#### Information shown

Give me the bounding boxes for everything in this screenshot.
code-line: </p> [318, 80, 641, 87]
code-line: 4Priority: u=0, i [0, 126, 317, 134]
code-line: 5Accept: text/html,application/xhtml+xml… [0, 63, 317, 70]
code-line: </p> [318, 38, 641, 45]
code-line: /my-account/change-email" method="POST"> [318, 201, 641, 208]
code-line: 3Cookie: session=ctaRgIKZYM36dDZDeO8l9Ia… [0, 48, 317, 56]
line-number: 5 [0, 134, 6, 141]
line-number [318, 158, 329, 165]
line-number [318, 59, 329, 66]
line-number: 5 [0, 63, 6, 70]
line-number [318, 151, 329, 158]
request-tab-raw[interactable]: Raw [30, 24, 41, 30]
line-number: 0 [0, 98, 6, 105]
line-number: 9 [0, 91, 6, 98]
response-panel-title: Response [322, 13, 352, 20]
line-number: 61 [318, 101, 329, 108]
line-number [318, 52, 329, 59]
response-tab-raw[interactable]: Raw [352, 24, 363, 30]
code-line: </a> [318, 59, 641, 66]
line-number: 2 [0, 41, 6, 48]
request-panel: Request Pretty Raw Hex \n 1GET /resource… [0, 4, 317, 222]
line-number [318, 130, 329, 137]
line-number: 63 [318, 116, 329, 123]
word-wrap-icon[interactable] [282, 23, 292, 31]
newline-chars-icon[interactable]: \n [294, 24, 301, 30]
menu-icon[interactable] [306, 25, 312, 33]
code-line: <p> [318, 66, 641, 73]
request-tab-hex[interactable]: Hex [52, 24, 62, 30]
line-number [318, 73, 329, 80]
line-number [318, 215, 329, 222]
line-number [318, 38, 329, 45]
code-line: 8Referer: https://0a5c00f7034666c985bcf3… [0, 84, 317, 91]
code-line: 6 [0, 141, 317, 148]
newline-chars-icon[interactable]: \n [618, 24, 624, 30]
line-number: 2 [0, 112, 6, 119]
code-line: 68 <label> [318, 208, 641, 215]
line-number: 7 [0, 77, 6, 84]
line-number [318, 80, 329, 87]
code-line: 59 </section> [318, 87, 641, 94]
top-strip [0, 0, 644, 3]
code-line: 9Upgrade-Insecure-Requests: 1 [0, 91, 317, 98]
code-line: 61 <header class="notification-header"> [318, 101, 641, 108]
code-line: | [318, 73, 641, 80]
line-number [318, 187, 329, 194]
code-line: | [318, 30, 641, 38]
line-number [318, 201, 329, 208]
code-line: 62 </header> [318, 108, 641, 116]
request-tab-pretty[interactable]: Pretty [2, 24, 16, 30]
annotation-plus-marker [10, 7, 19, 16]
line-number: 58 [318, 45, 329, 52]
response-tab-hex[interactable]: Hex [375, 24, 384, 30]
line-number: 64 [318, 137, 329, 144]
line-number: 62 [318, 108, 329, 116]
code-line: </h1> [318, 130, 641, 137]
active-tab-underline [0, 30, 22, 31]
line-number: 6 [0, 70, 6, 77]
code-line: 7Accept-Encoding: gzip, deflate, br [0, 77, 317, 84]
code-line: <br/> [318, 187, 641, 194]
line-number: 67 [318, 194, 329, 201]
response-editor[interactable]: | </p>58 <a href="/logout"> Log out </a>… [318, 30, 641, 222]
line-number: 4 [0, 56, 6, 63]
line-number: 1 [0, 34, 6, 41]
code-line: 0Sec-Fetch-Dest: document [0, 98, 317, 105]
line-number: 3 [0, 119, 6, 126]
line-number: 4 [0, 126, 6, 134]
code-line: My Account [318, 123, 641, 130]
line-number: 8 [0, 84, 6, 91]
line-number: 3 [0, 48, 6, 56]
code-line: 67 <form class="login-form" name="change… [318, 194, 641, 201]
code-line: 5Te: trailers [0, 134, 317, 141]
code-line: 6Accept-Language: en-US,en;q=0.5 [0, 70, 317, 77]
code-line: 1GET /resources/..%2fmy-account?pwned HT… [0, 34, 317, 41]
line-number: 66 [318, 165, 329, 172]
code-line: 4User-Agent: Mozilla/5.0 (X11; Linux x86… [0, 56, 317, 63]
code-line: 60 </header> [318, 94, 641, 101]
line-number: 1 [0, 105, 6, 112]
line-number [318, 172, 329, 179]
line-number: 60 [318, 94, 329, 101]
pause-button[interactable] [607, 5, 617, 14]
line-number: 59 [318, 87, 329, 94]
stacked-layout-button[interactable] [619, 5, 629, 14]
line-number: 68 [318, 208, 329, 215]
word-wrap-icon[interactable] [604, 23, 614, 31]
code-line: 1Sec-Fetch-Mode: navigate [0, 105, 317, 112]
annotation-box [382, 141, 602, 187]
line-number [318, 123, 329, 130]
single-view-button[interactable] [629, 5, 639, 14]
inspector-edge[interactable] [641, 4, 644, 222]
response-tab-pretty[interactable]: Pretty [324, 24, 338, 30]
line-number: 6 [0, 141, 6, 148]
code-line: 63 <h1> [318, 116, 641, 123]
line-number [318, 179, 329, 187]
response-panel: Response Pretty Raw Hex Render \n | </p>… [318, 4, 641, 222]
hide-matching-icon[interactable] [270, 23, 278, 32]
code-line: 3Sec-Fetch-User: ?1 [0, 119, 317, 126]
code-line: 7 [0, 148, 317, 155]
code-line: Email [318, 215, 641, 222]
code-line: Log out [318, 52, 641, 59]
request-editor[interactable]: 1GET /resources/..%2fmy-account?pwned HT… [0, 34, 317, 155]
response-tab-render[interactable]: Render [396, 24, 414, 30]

########

● **Goal of the exercise**: From the records, copy out each line that includes the string "chars".

● **Answer area**:
newline-chars-icon[interactable]: \n [294, 24, 301, 30]
newline-chars-icon[interactable]: \n [618, 24, 624, 30]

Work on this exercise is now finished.